The stability and lifetime of construction projects in mountain areas are strongly dependent on local slope activity. Hydropower projects in particular are often affected and endangered by landslide damming and flood wave generation due to slope failures, and thus extensive studies of ground surface instability are vital to assess associated hazards. The Rogun Hydropower Project HPP located in Tajikistan in the Vakhsh – Surkhob River network is currently under construction. The site lies within the seismically active Tien Shan and Pamir Mountain ranges of Central Asia and in particular the Peter the First Range. This region is marked by extreme topography, steep slopes and extensive valley networks and has experienced large and catastrophic slope failures in the past, of which a multitude have been triggered by earthquakes of magnitude M≥4. Co-seismic failures are thus common in the area and present a high geotechnical hazard; however, to date no information on active slope instabilities in its catchment area exists.

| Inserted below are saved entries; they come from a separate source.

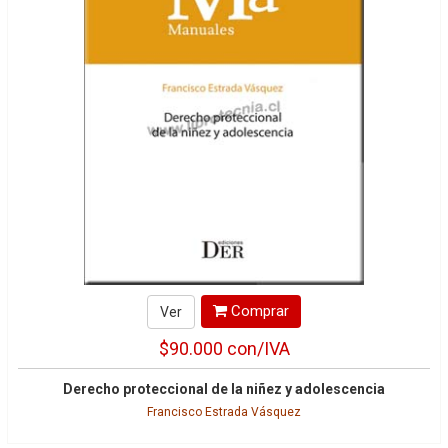
Comprar
Ver
$90.000
con/IVA
Derecho proteccional de la niñez y adolescencia
Francisco Estrada Vásquez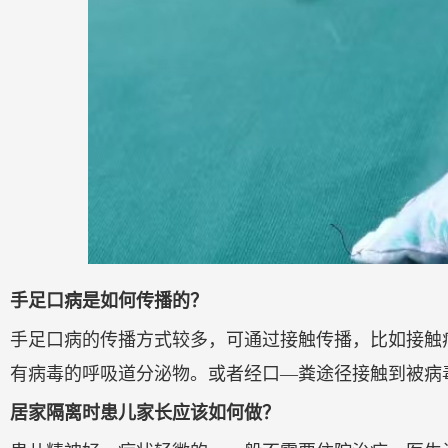
手足口病是如何传播的？
手足口病的传播方式较多，可通过接触传播，比如接触
有病毒的呼吸道分泌物。或者经口—粪途径接触到被病
居家隔离时患儿家长应该如何做？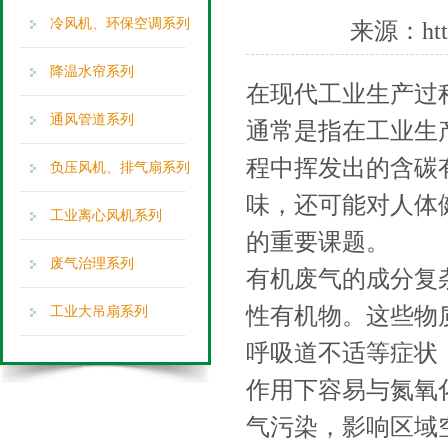
冷风机、环保空调系列
来源：
ht
降温水帘系列
在现代工业生产过
通风管道系列
通常是指在工业生
程中挥发出的含碳
负压风机、排气扇系列
味，还可能对人体
工业离心风机系列
的重要课题。
废气治理系列
有机废气的成分复
性有机物。这些物
工业大吊扇系列
呼吸道不适等症状
作用下容易与氮氧
气污染，影响区域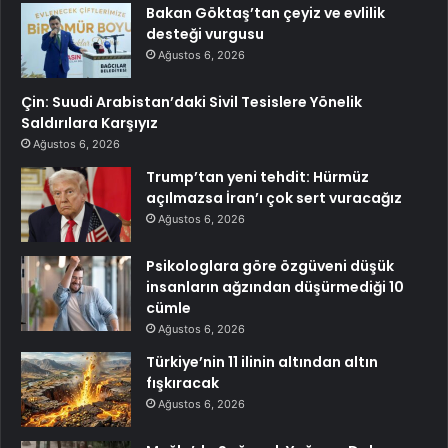
Bakan Göktaş’tan çeyiz ve evlilik
desteği vurgusu
Ağustos 6, 2026
Çin: Suudi Arabistan’daki Sivil Tesislere Yönelik
Saldırılara Karşıyız
Ağustos 6, 2026
Trump’tan yeni tehdit: Hürmüz
açılmazsa İran’ı çok sert vuracağız
Ağustos 6, 2026
Psikologlara göre özgüveni düşük
insanların ağzından düşürmediği 10
cümle
Ağustos 6, 2026
Türkiye’nin 11 ilinin altından altın
fışkıracak
Ağustos 6, 2026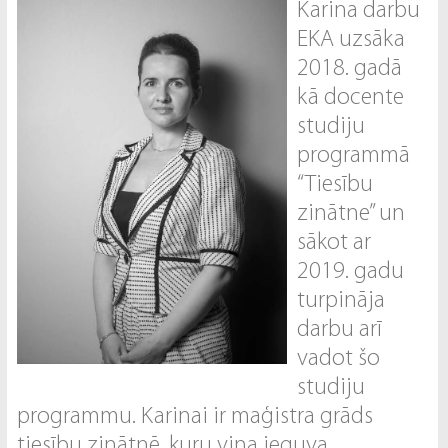
Karina darbu
EKA uzsāka
2018. gadā
kā docente
studiju
programmā
“Tiesību
zinātne” un
sākot ar
2019. gadu
turpināja
darbu arī
vadot šo
studiju
programmu. Karinai ir maģistra grāds
tiesību zinātnē, kuru viņa ieguva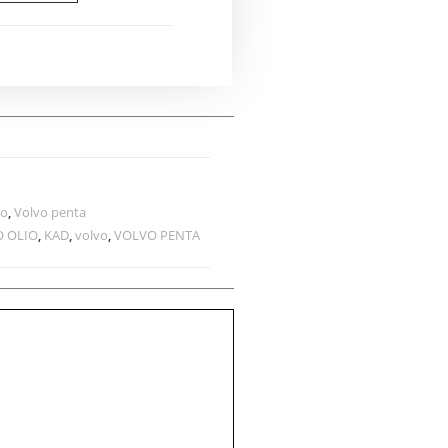
io
,
Volvo penta
O OLIO
,
KAD
,
volvo
,
VOLVO PENTA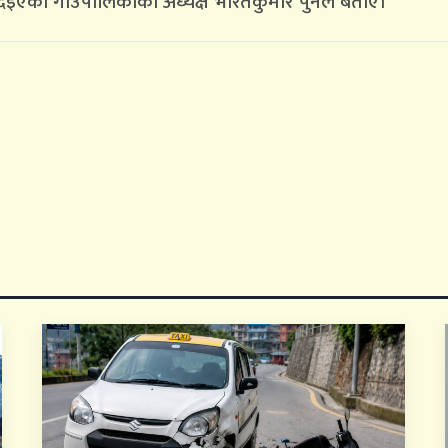
िइएको गाउँपालिकाका अध्यक्ष भारतकुमार पुनले बताए।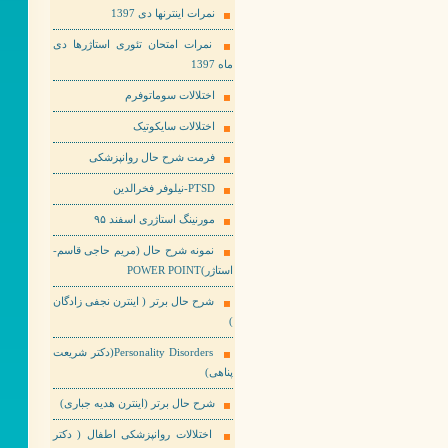
نمرات اینترنها دی 1397
نمرات امتحان تئوری استاژرها دی
ماه 1397
اختلالات سوماتوفرم
اختلالات سایکوتیک
فرمت شرح حال روانپزشکی
PTSD-نیلوفر فخرالدین
مورنینگ استاژری اسفند ۹۵
نمونه شرح حال (مریم حاجی قاسم-
استاژر)POWER POINT
شرح حال برتر ( اینترن نجفی زادگان
)
Personality Disorders(دکتر شریعت
پناهی)
شرح حال برتر (اینترن هدیه جباری)
اختلالات روانپزشکی اطفال ( دکتر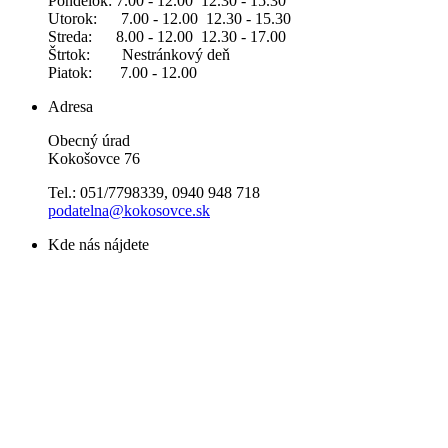
Pondelok: 7.00 - 12.00 12.30 - 15.30
Utorok: 7.00 - 12.00 12.30 - 15.30
Streda: 8.00 - 12.00 12.30 - 17.00
Štrtok: Nestránkový deň
Piatok: 7.00 - 12.00
Adresa
Obecný úrad
Kokošovce 76
Tel.: 051/7798339, 0940 948 718
podatelna@kokosovce.sk
Kde nás nájdete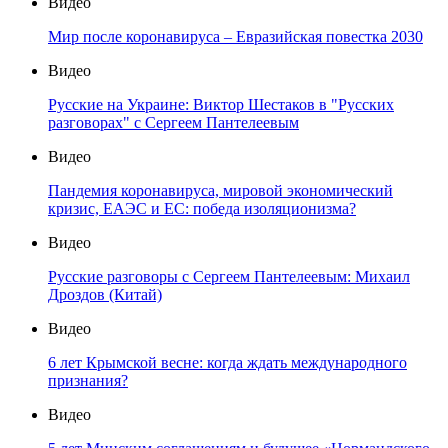
Видео
Мир после коронавируса – Евразийская повестка 2030
Видео
Русские на Украине: Виктор Шестаков в "Русских
разговорах" с Сергеем Пантелеевым
Видео
Пандемия коронавируса, мировой экономический
кризис, ЕАЭС и ЕС: победа изоляционизма?
Видео
Русские разговоры с Сергеем Пантелеевым: Михаил
Дроздов (Китай)
Видео
6 лет Крымской весне: когда ждать международного
признания?
Видео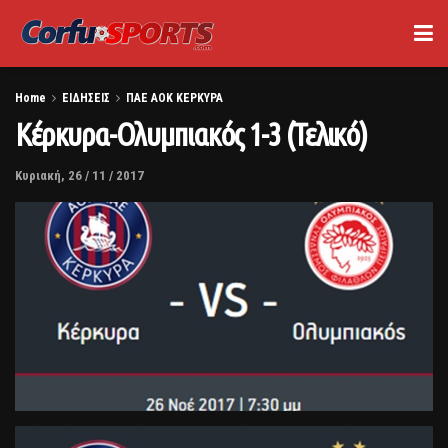
Home
ΕΙΔΗΣΕΙΣ
ΠΑΕ ΑΟΚ ΚΕΡΚΥΡΑ
Κέρκυρα-Ολυμπιακός 1-3 (Τελικό)
Κυριακή, 26 / 11 / 2017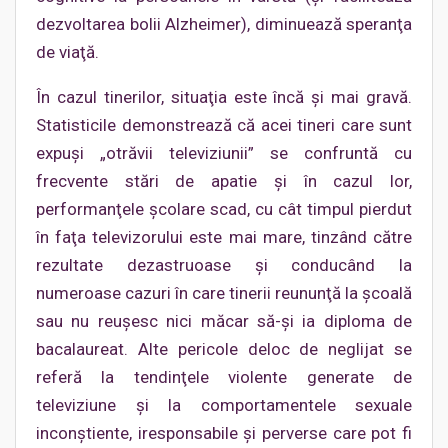
dezvoltarea bolii Alzheimer), diminuează speranţa
de viaţă.
În cazul tinerilor, situaţia este încă şi mai gravă.
Statisticile demonstrează că acei tineri care sunt
expuşi „otrăvii televiziunii” se confruntă cu
frecvente stări de apatie şi în cazul lor,
performanţele şcolare scad, cu cât timpul pierdut
în faţa televizorului este mai mare, tinzând către
rezultate dezastruoase şi conducând la
numeroase cazuri în care tinerii reununţă la şcoală
sau nu reuşesc nici măcar să-şi ia diploma de
bacalaureat. Alte pericole deloc de neglijat se
referă la tendinţele violente generate de
televiziune şi la comportamentele sexuale
inconştiente, iresponsabile şi perverse care pot fi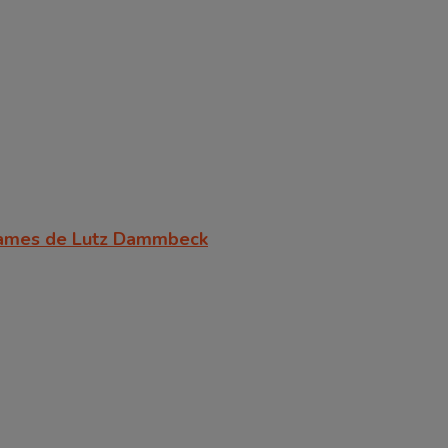
rgames de Lutz Dammbeck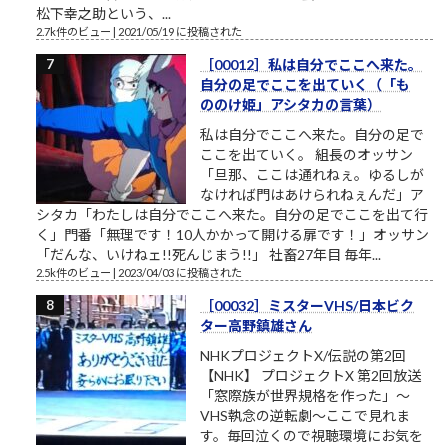
松下幸之助という、...
2.7k件のビュー
|
2021/05/19 に投稿された
［00012］私は自分でここへ来た。
自分の足でここを出ていく（「も
ののけ姫」アシタカの言葉）
私は自分でここへ来た。自分の足で
ここを出ていく。 組長のオッサン
「旦那、ここは通れねぇ。ゆるしが
なければ門はあけられねぇんだ」ア
シタカ「わたしは自分でここへ来た。自分の足でここを出て行
く」門番「無理です！10人かかって開ける扉です！」オッサン
「だんな、いけねェ!!死んじまう!!」 社畜27年目 毎年...
2.5k件のビュー
|
2023/04/03 に投稿された
［00032］ミスターVHS/日本ビク
ター高野鎮雄さん
NHKプロジェクトX/伝説の第2回
【NHK】 プロジェクトX 第2回放送
「窓際族が世界規格を作った」～
VHS執念の逆転劇～ここで見れま
す。毎回泣くので視聴環境にお気を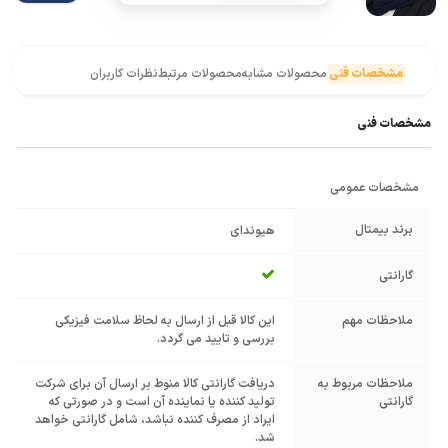
مشخصات فنی
محصولات مشابه
محصولات مرتبط
نظرات کاربران
مشخصات فنی
مشخصات عمومی
برند بیمتال
هیوندای
گارانتی
ملاحظات مهم
این کالا قبل از ارسال به لحاظ سلامت فیزیکی
بررسی و تایید می گردد.
ملاحظات مربوط به
دریافت گارانتی کالا منوط بر ارسال آن برای شرکت
گارانتی
تولید کننده یا نماینده آن است و در صورتی که
ایراد از مصرف کننده نباشد، شامل گارانتی خواهد
شد.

Here we present an inventory of slope instabilities in the Rogun Dam catchment area based on optical and synthetic aperture radar differential interferometry (DInSAR) remote sensing techniques. Sentinel-1 multi–temporal differential interferograms are generated for summer periods of 2016 – 2018 to detect surface displacements. Slope velocities are estimated based on a comparison between differential interferograms, while landslide types are identified based on a geomorphological classification. A likelihood analysis is developed to understand the state of activity of slopes and provide a semi-quantitative confidence thereof. The collected data is subsequently integrated to perform spatial and statistical analyses in order to perform a proximity analysis, assess a co-seismic link and evaluate the damming hazard potential to the Rogun HPP. Results show that a clear majority of detected features are located within 10 km of major faults and in zones of high peak ground acceleration, indicating a potential seismic influence or triggering. Some active slopes show an increase in surface displacement after a particular earthquake event and equally suggest a potential link. Moreover, we developed a damming hazard analysis for slopes detected as active in Sentinel-1 differential interferograms, considering the likelihood of movements, their distance to rivers and faults, as well as estimated volume and velocity per year. The results indicate that a total of 29.6 % of all features constitute a high damming hazard potential in case of catastrophic failure, with 4.5 % located within 1 km of the Rogun Dam reservoir. Although many potential sites are not directly on the slopes rising above the future reservoir, hazardous locations in the catchment upstream pose a threat due to possibility of significant outburst floods in case of the dammed lake outburst.